• TASK BRIEF
Each line of the data below between the one containing "Prisijungti" and the one containing "вам спасибо Иван, я", both included, is to be repeated exactly. Please omit pictures.

++++ AVAILABLE DATA ++++

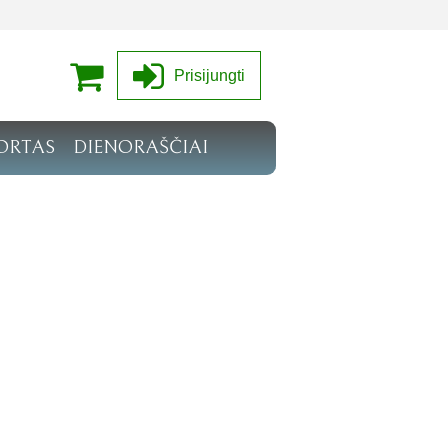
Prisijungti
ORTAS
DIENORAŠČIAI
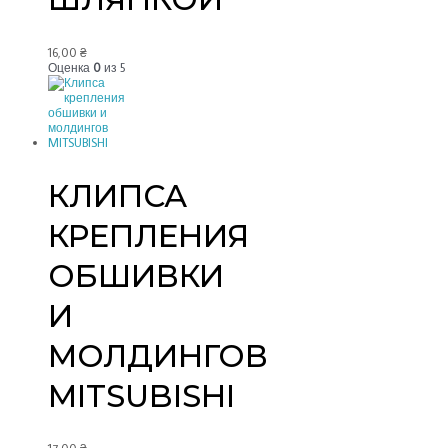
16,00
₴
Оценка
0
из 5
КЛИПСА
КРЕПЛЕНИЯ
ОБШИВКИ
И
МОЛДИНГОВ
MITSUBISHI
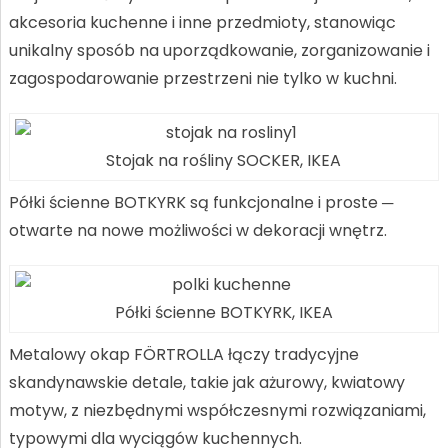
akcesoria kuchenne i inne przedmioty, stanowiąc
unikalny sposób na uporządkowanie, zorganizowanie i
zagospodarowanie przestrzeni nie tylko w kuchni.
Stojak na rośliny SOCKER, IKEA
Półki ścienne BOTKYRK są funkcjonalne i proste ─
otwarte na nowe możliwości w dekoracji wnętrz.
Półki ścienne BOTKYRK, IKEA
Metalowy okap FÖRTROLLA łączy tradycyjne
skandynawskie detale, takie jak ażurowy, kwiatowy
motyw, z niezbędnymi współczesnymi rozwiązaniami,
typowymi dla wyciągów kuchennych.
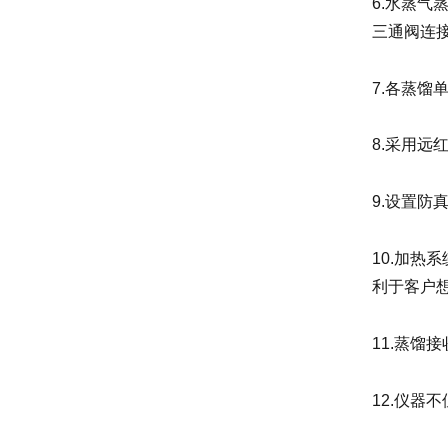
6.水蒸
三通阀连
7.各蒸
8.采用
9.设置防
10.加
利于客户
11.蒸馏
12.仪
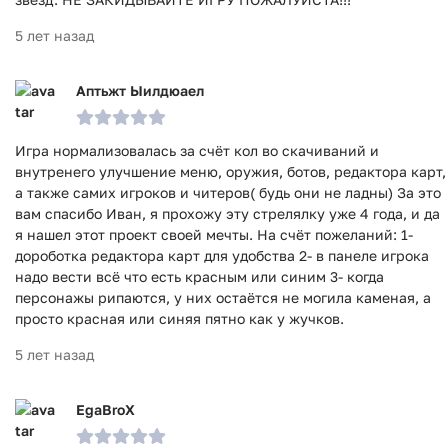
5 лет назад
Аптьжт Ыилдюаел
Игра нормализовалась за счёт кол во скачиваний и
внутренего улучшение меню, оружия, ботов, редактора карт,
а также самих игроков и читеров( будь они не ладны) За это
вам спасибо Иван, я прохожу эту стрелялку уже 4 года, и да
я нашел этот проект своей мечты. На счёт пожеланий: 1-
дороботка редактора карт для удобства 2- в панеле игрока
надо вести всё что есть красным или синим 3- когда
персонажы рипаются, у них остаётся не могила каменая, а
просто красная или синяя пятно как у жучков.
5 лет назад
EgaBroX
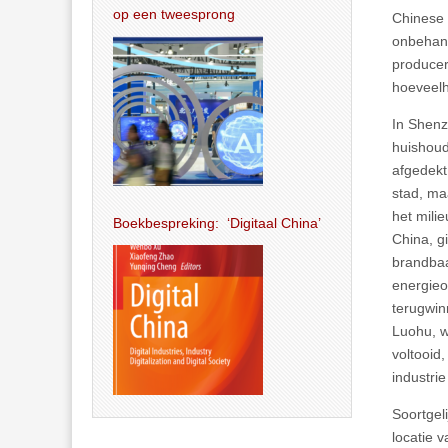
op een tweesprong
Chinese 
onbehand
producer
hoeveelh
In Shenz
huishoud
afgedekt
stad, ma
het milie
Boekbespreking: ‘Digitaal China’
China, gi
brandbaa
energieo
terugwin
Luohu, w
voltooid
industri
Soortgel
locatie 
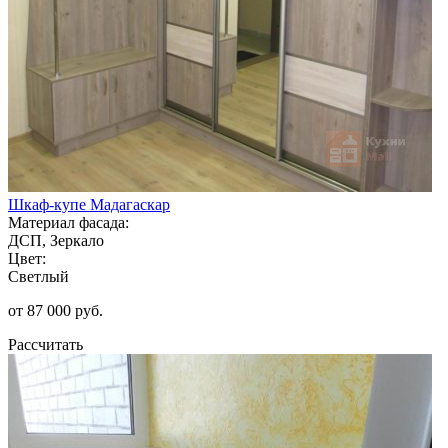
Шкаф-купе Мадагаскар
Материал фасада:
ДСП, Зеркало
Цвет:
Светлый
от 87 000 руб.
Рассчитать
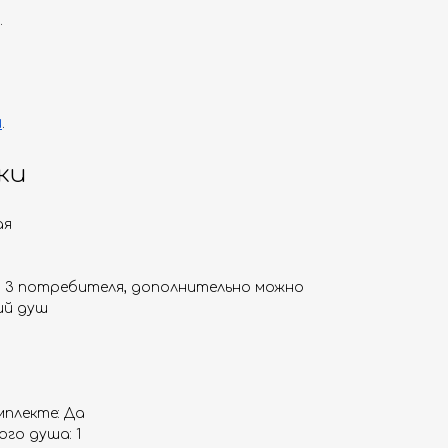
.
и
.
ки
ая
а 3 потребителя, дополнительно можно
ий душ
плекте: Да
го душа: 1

++++
++++ AVAILABLE DATA ++++

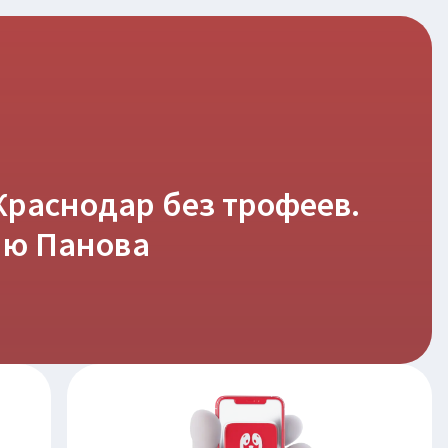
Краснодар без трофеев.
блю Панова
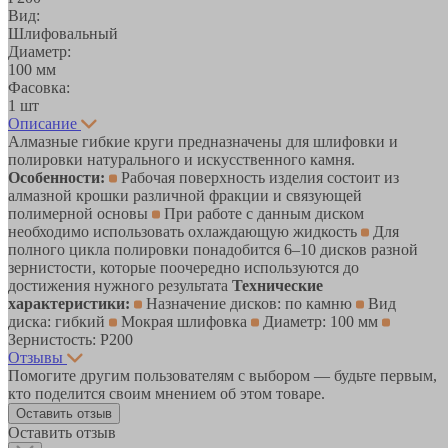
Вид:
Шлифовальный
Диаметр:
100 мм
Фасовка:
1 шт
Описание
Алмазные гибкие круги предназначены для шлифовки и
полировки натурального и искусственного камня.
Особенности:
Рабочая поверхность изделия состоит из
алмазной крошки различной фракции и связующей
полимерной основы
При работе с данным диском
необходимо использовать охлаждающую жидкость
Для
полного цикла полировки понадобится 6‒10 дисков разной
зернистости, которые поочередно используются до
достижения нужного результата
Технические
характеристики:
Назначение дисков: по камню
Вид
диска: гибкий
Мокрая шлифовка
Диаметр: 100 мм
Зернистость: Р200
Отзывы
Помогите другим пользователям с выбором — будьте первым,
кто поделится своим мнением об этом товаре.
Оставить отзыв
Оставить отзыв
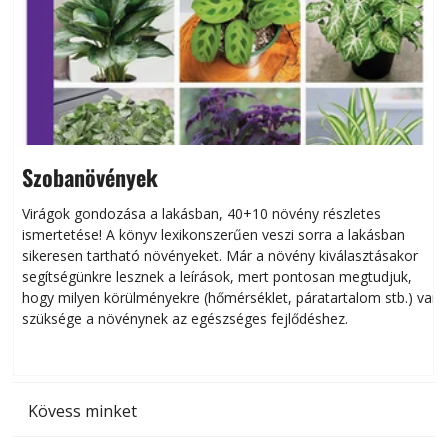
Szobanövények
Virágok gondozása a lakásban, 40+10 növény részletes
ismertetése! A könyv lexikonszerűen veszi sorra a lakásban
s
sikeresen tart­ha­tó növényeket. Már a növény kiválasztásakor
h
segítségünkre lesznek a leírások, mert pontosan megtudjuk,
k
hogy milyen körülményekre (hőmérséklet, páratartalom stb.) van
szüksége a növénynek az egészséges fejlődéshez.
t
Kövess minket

++++
++++ AVAILABLE DATA ++++

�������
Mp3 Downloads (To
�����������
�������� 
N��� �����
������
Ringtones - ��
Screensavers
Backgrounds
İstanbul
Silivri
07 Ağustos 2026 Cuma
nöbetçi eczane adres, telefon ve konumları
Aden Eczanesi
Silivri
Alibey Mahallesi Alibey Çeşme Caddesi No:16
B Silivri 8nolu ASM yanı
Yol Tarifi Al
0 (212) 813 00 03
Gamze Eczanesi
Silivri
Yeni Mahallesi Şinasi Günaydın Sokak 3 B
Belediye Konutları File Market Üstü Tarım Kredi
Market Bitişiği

++++

• EXERCISE OUTPUT
Prisijungti
ORTAS
DIENORAŠČIAI
16,00
₴
Оценка
0
из 5
КЛИПСА
КРЕПЛЕНИЯ
ОБШИВКИ
И
МОЛДИНГОВ
MITSUBISHI
akcesoria kuchenne i inne przedmioty, stanowiąc
unikalny sposób na uporządkowanie, zorganizowanie i
zagospodarowanie przestrzeni nie tylko w kuchni.
Stojak na rośliny SOCKER, IKEA
Półki ścienne BOTKYRK są funkcjonalne i proste ─
otwarte na nowe możliwości w dekoracji wnętrz.
Półki ścienne BOTKYRK, IKEA
Metalowy okap FÖRTROLLA łączy tradycyjne
skandynawskie detale, takie jak ażurowy, kwiatowy
motyw, z niezbędnymi współczesnymi rozwiązaniami,
typowymi dla wyciągów kuchennych.
6.水蒸
三通阀连
7.各蒸
8.采用
9.设置防
10.加
利于客户
11.蒸馏
12.仪
5 лет назад
Аптьжт Ыилдюаел
Игра нормализовалась за счёт кол во скачиваний и
внутренего улучшение меню, оружия, ботов, редактора карт,
а также самих игроков и читеров( будь они не ладны) За это
вам спасибо Иван, я прохожу эту стрелялку уже 4 года, и да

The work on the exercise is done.